Oct 12, 2007
For the 20th anniversary of the very first Mega Man game on NES (ah, those were good times - yes, we're old enough to remember that going after Cut Man first was a wise choice), Capcom has broken out the zillionth iteration in twenty years, this time on DS. Don't worry - if you've been turned off by the ridiculously difficult Mega Man X games, Mega Man ZX Advent offers a beginner mode, as long as your ego can take it. Of course, if you're a hard-core Mega Man fan, even the "normal" difficulty should prove satisfying.
In this adventure, you can choose to play as Grey, a young man who (yawn) can't remember who he is, or as Ashe, a girl who knows who she is, but faces the same mysterious forces. The story is appropriately convoluted for its anime roots, which is sometimes carried out in boring, too-long in-game dialogue, and sometimes in very cool anime-style cinematics. The important thing to know is that you'll come across stuff called Biometal which fuses with your body and turns you into a Mega Man, thus allowing you to steal powers (and forms) of the bosses you defeat.
Anyone who's played a Mega Man game is familiar with the boss-powers-stealing schematic, but the way ZX Advent incorporates this model is refreshing. First off, even before you absorb your first boss power, you gain the ability to switch between your "human" form and your Mega Man form. The human form doesn't offer too many advantages, and will seem worthless at first, but it's cool when later on you find obstacles that only a human can overcome, because it's the only way you can crouch and swim.
When you do start gaining boss forms, the game opens up a lot and really requires you to think. You'll need your Mega Man wall-jump to scale a cliff, but then transform into a submarine that is armored on the top and shoots icicles in order to traverse a narrow underwater passage full of falling spikes. Each form is required to surmount certain obstacles, yet they each also have glaring weaknesses you have to consider. The forms are so different that often you feel like you're playing a completely different game at the tap of a button. Each form is accessed by hitting an icon on the touch screen, so you can switch forms fairly rapidly.
Of course, each form also has primary and secondary weaponry, multiple levels of charge-up attacks, and different levels of mobility. Like previous installments, you'll have to experiment to find out which form is the most powerful against a particular boss, although it may help to switch forms mid-battle.
The world is large and non-linear. You'll find yourself using warp points to move around, and thankfully there are plenty so backtracking is mostly reduced to a minor chore. One quibble is that the map is a bit confusing - areas are delineated by numbers, but it doesn't accurately represent the world in a visual manner. There are tons of secret areas to be discovered, many of which can only be uncovered once you acquire new boss forms. The game's size isn't expanded too much by the selectable characters - there are differences, but you'll only want to play both if one playthrough wasn't enough for you.

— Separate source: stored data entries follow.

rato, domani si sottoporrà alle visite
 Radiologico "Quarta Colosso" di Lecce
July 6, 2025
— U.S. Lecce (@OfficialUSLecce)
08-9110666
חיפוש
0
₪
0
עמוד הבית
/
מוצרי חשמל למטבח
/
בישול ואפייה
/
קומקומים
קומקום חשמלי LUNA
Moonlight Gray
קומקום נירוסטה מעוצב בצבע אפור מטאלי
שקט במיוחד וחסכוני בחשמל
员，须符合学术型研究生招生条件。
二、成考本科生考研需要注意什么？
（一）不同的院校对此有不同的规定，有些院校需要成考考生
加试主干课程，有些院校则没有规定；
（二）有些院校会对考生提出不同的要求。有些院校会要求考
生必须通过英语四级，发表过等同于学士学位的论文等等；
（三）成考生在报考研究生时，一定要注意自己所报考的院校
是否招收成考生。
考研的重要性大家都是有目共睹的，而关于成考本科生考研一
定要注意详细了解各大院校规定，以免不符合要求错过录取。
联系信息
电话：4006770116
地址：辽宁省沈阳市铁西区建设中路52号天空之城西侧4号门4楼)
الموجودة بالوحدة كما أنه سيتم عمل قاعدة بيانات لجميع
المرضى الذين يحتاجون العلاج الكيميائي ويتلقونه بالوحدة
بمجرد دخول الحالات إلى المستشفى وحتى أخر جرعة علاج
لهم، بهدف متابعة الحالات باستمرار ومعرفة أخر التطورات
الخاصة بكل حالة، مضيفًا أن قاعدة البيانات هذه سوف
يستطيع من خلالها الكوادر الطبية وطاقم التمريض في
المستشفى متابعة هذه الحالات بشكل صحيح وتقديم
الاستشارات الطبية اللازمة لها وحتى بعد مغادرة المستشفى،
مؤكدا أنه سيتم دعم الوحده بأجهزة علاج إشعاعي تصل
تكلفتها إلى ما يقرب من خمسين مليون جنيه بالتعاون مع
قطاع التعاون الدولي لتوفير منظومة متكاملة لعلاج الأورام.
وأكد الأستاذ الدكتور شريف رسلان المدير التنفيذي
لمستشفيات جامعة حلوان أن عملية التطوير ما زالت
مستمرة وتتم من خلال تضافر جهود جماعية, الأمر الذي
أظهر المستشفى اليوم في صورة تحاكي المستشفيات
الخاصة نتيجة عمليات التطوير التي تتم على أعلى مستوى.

The complete package looks and feels polished - the simple 2D graphics are colorful and manage to cram tiny details into the DS screen, while the controls are as tight as you would expect from a Mega Man game. After all these years, its amazing the formula hasn't strayed too far from the original. This feels undeniably like Mega Man, yet the depth continues to improve. Whether you own every Mega Man title released or if you want to reminisce about the good ol' days of 2D platforming, ZX Advent will fulfill your boss-power absorption needs.